I think I figured out why this wasn’t working. I was only providing a constructor for the case of one parameter ‘context’ when I should have provided a constructor for the two parameter ‘Context, AttributeSet’ case. I also needed to give the constructor(s) public access. Here’s my fix:

public class GhostSurfaceCameraView extends SurfaceView implements SurfaceHolder.Callback {
        SurfaceHolder mHolder;
        Camera mCamera;

        public GhostSurfaceCameraView(Context context)
        {
            super(context);
            init();
        }
        public GhostSurfaceCameraView(Context context, AttributeSet attrs)
        {
            super(context, attrs);
            init();
        }
        public GhostSurfaceCameraView(Context context, AttributeSet attrs, int defStyle) {
            super(context, attrs, defStyle);
            init();
        }

Answer:

@Tim – Both the constructors are not required, only the ViewClassName(Context context, AttributeSet attrs ) constructor is necessary. I found this out the painful way, after hours and hours of wasted time.

I am very new to Android development, but I am making a wild guess here, that it maybe due to the fact that since we are adding the custom View class in the XML file, we are setting several attributes to it in the XML, which needs to be processed at the time of instantiation. Someone far more knowledgeable than me will be able to shed clearer light on this matter though.

Answer:

Another possible cause of the “Error inflating class” message could be misspelling the full package name where it’s specified in XML:

<com.alpenglow.androcap.GhostSurfaceCameraView android:id="@+id/ghostview_cameraview"
    android:layout_width="fill_parent"
    android:layout_height="fill_parent"/>

Opening your layout XML file in the Eclipse XML editor should highlight this problem.

Answer:

It’s important to write full class path in the xml.
I got ‘Error inflating class’ when only subclass’s name was written in.

Answer:

I had this error plaguing me for the past few hours. Turns out, I had added the custom view lib as a module in Android Studio, but I had neglected to add it as a dependency in app’s build.gradle.

dependencies {
    ...
    compile project(':gifview')
}

Answer:

fwiw, I received this error due to some custom initialization within the constructor attempting to access a null object.

Answer:

I had the same problem extending a TextEdit. For me the mistake was I did non add “public” to the constructor. In my case it works even if I define only one constructor, the one with arguments Context and AttributeSet. The wired thing is that the bug reveals itself only when I build an APK (singed or not) and I transfer it to the devices. When the application is run via AndroidStudio -> RunApp on a USB connected device the app works.

Answer:

in my case I added such cyclic resource:

<drawable name="above_shadow">@drawable/above_shadow</drawable>

then changed to

<drawable name="some_name">@drawable/other_name</drawable>

and it worked

Answer:

In my case, I copied my class from somewhere else and didn’t notice right away that it was an abstract class. You can’t inflate abstract classes.

Answer:

The thing to understand here is that:

The constructor ViewClassName(Context context, AttributeSet attrs ) is called when inflating the customView via xml.
You see you are not using the new keyword to instantiate your object i.e. you are not doing new GhostSurfaceCameraView(). Doing this you are calling the first constructor i.e. public View (Context context).

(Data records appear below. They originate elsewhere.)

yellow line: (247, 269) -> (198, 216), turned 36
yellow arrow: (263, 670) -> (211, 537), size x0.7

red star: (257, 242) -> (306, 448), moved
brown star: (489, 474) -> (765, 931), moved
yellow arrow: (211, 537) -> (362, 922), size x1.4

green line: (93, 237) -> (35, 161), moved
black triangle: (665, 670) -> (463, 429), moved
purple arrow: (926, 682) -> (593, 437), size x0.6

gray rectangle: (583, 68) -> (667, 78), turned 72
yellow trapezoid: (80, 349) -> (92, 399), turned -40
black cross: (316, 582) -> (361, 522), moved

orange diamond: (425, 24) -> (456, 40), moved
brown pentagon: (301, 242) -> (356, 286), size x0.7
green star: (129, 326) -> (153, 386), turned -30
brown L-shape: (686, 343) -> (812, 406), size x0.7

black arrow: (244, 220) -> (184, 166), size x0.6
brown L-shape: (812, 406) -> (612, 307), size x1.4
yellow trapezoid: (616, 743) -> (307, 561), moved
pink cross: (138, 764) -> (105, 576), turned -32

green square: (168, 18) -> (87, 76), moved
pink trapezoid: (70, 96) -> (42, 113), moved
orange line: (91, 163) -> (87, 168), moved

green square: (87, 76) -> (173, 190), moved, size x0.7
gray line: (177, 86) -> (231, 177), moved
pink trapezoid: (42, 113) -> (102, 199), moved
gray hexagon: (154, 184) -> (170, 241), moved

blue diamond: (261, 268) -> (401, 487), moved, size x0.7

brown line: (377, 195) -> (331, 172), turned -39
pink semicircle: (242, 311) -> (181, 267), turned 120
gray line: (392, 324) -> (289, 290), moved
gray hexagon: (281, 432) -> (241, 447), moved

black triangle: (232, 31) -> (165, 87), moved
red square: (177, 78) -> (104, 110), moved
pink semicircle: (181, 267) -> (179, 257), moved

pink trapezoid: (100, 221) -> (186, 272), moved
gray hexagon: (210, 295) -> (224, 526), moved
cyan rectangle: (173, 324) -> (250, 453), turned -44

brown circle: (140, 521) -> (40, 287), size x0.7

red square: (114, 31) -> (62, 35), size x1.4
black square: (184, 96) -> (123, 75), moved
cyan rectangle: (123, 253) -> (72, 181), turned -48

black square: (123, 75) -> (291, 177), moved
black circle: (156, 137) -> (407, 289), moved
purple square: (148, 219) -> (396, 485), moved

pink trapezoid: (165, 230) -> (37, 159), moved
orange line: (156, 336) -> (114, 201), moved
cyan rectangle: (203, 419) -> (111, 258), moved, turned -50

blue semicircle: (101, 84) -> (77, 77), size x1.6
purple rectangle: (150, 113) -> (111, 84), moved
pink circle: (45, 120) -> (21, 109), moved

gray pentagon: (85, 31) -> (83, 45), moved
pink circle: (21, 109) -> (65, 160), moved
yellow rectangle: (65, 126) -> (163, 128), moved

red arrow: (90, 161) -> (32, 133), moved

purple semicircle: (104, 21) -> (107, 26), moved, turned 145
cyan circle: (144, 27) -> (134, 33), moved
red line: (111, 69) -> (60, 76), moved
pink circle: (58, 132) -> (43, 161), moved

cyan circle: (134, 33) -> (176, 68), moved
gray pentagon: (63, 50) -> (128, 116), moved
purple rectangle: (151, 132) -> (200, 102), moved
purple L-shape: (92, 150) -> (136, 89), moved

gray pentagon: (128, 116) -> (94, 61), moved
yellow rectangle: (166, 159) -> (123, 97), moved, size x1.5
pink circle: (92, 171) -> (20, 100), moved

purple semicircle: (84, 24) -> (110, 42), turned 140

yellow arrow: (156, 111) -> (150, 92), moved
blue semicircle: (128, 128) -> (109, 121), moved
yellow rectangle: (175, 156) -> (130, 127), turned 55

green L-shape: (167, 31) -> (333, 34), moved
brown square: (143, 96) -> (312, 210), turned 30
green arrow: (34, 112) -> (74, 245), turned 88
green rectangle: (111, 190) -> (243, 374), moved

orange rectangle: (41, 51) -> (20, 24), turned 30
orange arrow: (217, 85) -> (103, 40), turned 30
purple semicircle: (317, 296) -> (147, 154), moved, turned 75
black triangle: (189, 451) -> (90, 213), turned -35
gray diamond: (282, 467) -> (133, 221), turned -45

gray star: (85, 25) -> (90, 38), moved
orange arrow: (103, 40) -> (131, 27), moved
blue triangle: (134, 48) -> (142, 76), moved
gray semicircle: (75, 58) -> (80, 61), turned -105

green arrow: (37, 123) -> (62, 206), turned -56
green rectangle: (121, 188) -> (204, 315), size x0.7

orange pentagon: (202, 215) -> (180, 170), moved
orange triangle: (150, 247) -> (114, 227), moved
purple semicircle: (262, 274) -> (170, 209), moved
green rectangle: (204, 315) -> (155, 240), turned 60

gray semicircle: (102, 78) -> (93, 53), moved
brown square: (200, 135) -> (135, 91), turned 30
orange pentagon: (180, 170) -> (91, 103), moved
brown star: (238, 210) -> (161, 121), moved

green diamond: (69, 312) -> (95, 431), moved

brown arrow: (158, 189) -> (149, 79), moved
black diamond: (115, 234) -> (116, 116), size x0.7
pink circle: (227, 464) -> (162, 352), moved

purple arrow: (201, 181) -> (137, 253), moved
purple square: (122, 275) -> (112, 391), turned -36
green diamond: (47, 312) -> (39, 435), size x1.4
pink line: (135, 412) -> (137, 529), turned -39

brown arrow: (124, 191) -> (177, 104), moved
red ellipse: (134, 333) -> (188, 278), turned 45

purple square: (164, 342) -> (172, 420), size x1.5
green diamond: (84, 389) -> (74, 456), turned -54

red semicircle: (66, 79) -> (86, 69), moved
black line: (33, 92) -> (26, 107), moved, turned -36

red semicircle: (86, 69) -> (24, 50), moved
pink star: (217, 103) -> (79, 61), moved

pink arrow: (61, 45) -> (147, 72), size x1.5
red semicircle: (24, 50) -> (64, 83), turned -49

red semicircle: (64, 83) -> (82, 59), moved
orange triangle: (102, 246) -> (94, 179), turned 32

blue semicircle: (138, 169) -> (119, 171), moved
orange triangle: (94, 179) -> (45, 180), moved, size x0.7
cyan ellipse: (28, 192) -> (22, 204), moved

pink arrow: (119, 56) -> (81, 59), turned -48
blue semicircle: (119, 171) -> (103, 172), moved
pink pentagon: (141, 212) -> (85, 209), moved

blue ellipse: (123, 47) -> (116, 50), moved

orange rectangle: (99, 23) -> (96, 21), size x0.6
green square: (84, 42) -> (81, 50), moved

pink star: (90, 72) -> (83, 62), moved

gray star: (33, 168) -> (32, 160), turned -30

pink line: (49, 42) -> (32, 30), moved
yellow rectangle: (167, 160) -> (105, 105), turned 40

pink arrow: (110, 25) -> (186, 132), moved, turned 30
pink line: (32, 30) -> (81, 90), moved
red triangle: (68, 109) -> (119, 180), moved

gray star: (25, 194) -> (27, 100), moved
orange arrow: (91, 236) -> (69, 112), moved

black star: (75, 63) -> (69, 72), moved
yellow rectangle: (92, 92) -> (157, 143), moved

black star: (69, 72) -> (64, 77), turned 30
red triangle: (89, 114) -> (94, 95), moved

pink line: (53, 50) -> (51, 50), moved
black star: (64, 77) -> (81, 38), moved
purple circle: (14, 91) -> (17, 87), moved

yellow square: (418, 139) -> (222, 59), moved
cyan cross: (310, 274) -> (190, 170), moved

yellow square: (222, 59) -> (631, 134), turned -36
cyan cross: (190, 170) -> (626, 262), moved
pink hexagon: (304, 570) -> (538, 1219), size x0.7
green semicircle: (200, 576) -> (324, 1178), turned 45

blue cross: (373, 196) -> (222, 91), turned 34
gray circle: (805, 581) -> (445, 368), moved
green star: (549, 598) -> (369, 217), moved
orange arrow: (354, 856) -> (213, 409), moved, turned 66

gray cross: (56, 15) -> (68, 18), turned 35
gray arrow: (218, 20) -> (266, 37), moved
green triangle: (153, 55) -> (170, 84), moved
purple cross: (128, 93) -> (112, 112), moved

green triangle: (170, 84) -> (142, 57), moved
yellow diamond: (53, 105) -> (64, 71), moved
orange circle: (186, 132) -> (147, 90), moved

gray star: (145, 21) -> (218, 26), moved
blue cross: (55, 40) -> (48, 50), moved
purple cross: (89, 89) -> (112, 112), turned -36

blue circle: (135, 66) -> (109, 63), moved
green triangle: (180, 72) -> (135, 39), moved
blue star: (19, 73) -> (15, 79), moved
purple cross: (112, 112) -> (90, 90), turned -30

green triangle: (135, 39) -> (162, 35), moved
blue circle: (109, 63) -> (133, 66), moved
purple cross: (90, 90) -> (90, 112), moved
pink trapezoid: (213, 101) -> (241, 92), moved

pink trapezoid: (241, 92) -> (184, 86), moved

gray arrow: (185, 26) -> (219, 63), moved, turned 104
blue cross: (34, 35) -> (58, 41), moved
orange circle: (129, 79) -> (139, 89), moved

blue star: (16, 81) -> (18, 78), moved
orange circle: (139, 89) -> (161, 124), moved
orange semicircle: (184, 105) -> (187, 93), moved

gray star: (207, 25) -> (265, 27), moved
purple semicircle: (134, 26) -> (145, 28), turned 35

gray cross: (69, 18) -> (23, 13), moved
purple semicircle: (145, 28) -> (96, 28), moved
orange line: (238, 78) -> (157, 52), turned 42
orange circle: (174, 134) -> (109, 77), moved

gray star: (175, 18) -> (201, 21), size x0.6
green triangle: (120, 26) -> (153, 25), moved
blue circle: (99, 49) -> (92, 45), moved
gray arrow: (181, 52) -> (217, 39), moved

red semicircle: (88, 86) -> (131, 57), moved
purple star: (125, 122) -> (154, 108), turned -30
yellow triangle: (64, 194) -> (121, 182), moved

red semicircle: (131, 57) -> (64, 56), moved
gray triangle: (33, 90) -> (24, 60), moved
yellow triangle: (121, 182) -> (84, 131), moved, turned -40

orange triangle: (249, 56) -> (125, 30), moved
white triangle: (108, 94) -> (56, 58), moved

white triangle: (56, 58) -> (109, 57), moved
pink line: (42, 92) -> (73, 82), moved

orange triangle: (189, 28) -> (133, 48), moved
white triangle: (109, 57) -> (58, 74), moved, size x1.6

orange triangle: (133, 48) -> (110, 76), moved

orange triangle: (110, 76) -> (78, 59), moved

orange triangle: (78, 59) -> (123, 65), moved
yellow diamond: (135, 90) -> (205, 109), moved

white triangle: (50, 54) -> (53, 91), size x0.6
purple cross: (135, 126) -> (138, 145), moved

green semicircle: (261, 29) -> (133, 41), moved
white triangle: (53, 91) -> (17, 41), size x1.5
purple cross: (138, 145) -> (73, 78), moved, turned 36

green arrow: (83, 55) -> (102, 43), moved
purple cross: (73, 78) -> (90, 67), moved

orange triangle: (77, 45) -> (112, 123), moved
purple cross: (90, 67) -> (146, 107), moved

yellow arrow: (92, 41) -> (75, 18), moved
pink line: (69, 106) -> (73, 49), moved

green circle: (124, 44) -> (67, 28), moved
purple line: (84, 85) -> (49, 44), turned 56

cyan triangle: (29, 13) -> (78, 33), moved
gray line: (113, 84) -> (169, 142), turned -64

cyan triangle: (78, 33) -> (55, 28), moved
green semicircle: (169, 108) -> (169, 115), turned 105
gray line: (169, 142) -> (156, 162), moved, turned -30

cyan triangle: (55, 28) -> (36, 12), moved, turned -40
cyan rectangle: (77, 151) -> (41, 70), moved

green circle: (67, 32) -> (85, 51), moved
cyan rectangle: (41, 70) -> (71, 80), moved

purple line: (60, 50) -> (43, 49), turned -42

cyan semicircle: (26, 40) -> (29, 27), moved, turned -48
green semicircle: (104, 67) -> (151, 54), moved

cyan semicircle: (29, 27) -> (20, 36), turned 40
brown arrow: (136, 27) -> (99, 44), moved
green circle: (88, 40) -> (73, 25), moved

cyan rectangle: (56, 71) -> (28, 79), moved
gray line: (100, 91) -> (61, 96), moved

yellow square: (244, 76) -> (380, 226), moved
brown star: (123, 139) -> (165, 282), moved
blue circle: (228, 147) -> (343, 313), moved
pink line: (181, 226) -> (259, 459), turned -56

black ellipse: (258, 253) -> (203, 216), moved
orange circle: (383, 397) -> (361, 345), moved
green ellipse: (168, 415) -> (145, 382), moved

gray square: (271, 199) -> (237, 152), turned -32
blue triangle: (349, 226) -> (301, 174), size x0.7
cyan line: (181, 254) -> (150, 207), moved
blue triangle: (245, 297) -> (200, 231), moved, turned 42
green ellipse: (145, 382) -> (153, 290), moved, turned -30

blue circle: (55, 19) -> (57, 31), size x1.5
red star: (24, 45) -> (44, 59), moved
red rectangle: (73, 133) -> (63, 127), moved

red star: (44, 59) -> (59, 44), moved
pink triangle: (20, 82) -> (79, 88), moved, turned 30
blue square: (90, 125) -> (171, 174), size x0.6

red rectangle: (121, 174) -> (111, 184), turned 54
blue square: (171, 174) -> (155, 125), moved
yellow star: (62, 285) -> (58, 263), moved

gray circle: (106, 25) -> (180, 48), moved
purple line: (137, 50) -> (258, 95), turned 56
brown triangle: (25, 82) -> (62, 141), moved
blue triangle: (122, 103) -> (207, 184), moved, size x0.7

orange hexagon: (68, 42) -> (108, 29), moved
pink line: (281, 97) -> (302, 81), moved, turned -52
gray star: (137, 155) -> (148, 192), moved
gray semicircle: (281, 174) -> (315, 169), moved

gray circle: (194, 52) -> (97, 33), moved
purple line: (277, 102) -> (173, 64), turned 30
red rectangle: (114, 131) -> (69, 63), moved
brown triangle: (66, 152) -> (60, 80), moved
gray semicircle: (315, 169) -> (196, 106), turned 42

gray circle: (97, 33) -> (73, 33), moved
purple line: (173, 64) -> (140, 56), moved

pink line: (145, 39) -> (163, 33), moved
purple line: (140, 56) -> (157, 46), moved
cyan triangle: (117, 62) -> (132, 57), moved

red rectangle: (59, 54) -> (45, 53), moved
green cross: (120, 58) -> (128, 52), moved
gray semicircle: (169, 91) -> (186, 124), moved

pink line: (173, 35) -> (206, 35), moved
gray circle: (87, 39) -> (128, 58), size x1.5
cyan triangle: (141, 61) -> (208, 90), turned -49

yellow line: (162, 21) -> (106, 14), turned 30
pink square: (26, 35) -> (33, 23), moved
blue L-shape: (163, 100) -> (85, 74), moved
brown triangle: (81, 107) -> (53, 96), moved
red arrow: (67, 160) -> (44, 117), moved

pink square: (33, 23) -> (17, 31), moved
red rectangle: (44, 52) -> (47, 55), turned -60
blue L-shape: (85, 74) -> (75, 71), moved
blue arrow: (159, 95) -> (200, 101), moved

Whereas when inflating view from XML, i.e. when using setContentView(R.layout.ghostviewscreen); or using findViewById, you, NO, not you!, the android system calls the ViewClassName(Context context, AttributeSet attrs ) constructor.

This is clear when reading the documentation : “Constructor that is called when inflating a view from XML.” See: https://developer.android.com/reference/android/view/View.html#View(android.content.Context,%20android.util.AttributeSet)

Hence, never forget basic polymorphism and never forget reading through the documentation. It saves a ton of headache.